Obecnie medycy odnotowują duży wzrost zakażeń tą bakterią. – Mykoplazma na zmianę z krztuścem, powoli wkracza grypa – słyszymy od lekarki rodzinnej pracującej w dużym ośrodku zdrowia.
Mycoplasma pneumoniae nie jest nowym patogenem i co kilka lat obserwuje się nasilenie zakażeń. Przenosi się drogą kropelkową, dlatego zakażenia szerzą się w dużych skupiskach ludzi, np. w szkołach.
Zarażenie mykoplazmą może powodować zapalenie płuc, które jednak daje nietypowe objawy – bywa nawet nazywane atypowym zapaleniem płuc. Dlatego warto zachować czujność.
Mykoplazma i „zespół białych płuc”
– Obecnie na oddziale mamy sporo pacjentów z zapaleniem płuc wywołanym mykoplazmą pneumoniae – mówi Interii Lidia Stopyra, ordynator Oddziału Chorób Infekcyjnych i Pediatrii w Szpitalu Specjalistycznym im. Stefana Żeromskiego w Krakowie.
– Charakterystyczny dla tego zapalenia płuc jest fakt, że dzieci są w stosunkowo dobrym stanie, jak na to, jak olbrzymie zmiany w płucach obserwujemy w badaniach radiologicznych czy na USG – wskazuje.
Wspomniane zmiany w płucach pokazują się na zdjęciach rentgenowskich jako białe plamy, dlatego też zapalenie płuc wywołane mykoplazmą bywa nazywane „zespołem białych płuc”.
Początkowo objawy mykoplazmy przypominają inne infekcje dróg oddechowych – zalicza się do nich m.in. ból gardła, katar, ogólne osłabienie, kaszel, ból mięśni, ból głowy.
Skąd wiadomo, że to mykoplazma?
Jak rozpoznać zakażenie? – Na rynku są dostępne testy antygenowe, ale nie są zbyt czułe. Można też wykonać badania z krwi z oznaczeniem przeciwciał, tylko tu też trzeba wiedzieć, w jakim momencie infekcji wykonać taki test. Na początku zakażenia nie będzie on miarodajny – wyjaśnia doktor Stopyra.
Taki test z krwi można wykonać na własną rękę w centrum diagnostycznym.

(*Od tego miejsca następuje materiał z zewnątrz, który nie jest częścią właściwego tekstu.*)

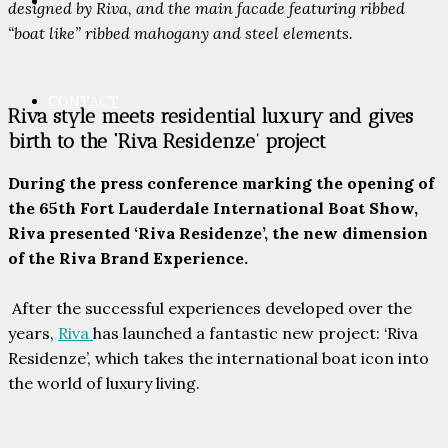
PARTNERS
designed by Riva, and the main facade featuring ribbed
“boat like” ribbed mahogany and steel elements.
CONTACT
Riva style meets residential luxury and gives
birth to the ‘Riva Residenze’ project
During the press conference marking the opening of
the 65th Fort Lauderdale International Boat Show,
Riva presented ‘Riva Residenze’, the new dimension
of the Riva Brand Experience.
After the successful experiences developed over the
years,
Riva
has launched a fantastic new project: ‘Riva
Residenze’, which takes the international boat icon into
the world of luxury living.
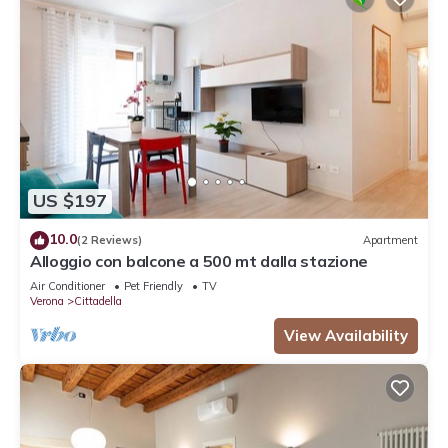
US $197
10.0
(2 Reviews)
Apartment
Alloggio con balcone a 500 mt dalla stazione
Air Conditioner
Pet Friendly
TV
Verona
Cittadella
View Availability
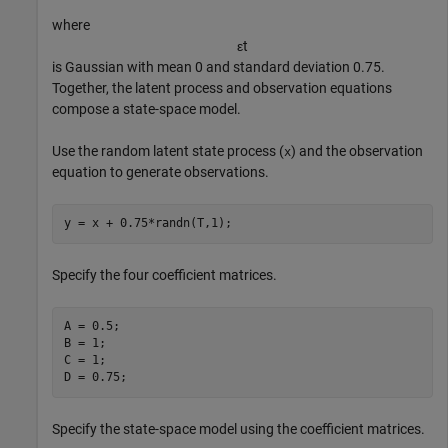
where
ε
t
is Gaussian with mean 0 and standard deviation 0.75.
Together, the latent process and observation equations
compose a state-space model.
Use the random latent state process (
) and the observation
x
equation to generate observations.
y = x + 0.75*randn(T,1);
Specify the four coefficient matrices.
A = 0.5;

B = 1;

C = 1;

D = 0.75;
Specify the state-space model using the coefficient matrices.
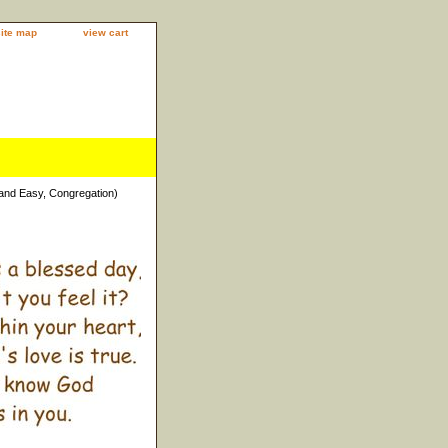
site map
view cart
 and Easy, Congregation)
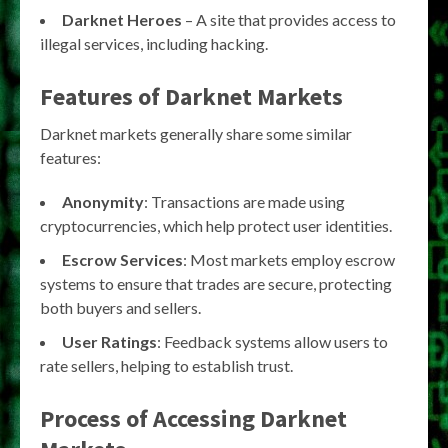
Darknet Heroes
– A site that provides access to
illegal services, including hacking.
Features of Darknet Markets
Darknet markets generally share some similar
features:
Anonymity
: Transactions are made using
cryptocurrencies, which help protect user identities.
Escrow Services
: Most markets employ escrow
systems to ensure that trades are secure, protecting
both buyers and sellers.
User Ratings
: Feedback systems allow users to
rate sellers, helping to establish trust.
Process of Accessing Darknet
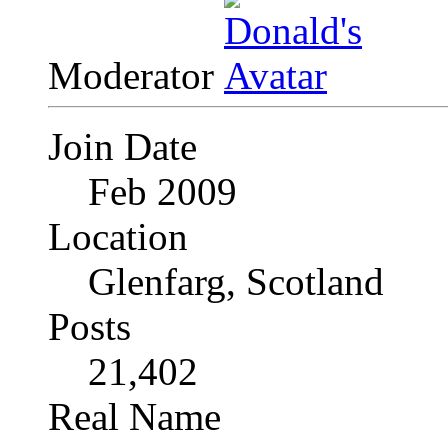
Moderator
Join Date
Feb 2009
Location
Glenfarg, Scotland
Posts
21,402
Real Name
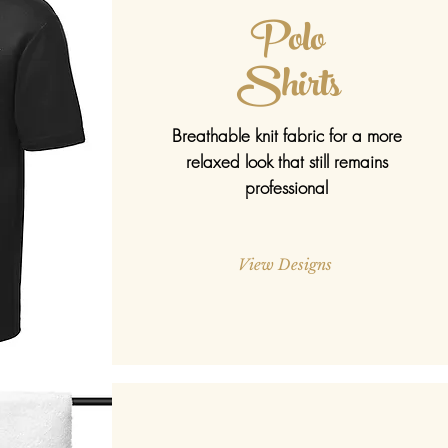
Polo
Shirts
Breathable knit fabric for a more
relaxed look that still remains
professional
View Designs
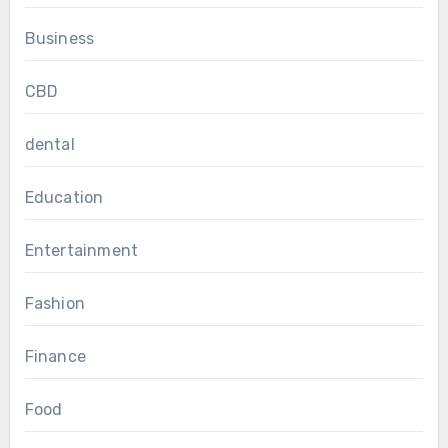
Business
CBD
dental
Education
Entertainment
Fashion
Finance
Food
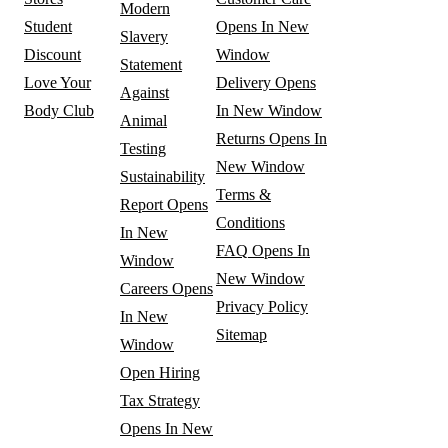
Modern
Student
Opens In New
Slavery
Discount
Window
Statement
Love Your
Delivery
Opens
Against
Body Club
In New Window
Animal
Returns
Opens In
Testing
New Window
Sustainability
Terms &
Report
Opens
Conditions
In New
FAQ
Opens In
Window
New Window
Careers
Opens
Privacy Policy
In New
Sitemap
Window
Open Hiring
Tax Strategy
Opens In New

Koszt jest jednak stosunkowo wysoki – 60-90 zł za jedno badanie.
– Dlatego należy się skonsultować z lekarzem. My też, dobierając leczenie, zawsze bierzemy pod uwagę wywiad rodzinny i sytuację epidemiologiczną. A teraz mamy epidemię mykoplazmy – mówi.
Mycoplasma pneumoniae. Jak leczyć?
Ze względu na wspomnianą specyficzną budowę, w walce z mykoplazmą nie są skuteczne antybiotyki, które działają na poziomie ściany komórkowej. A właśnie takie przepisywane są przez lekarzy jako leki pierwszego wyboru przy infekcjach górnych dróg oddechowych.
Na szczęście pacjenci nie zostają bez możliwości leczenia.
– Mykoplazmy są wrażliwe na antybiotyki, ale tylko na jedną grupę, dlatego trzeba włączyć odpowiednie leczenie. Wybiera się wówczas klarytromycynę albo azytromycynę – mówi lekarka.
Czy bez antybiotykoterapii można pozbyć się mykoplazmy? – W części przypadków można – przyznaje Lidia Stopyra. – Zdarza się, że infekcja ma łagodny przebieg, mija sama i pacjenci nawet nie wiedzą, że mieli mykoplazmę. Oczywiście pacjenci z prawidłową odpornością – wskazuje.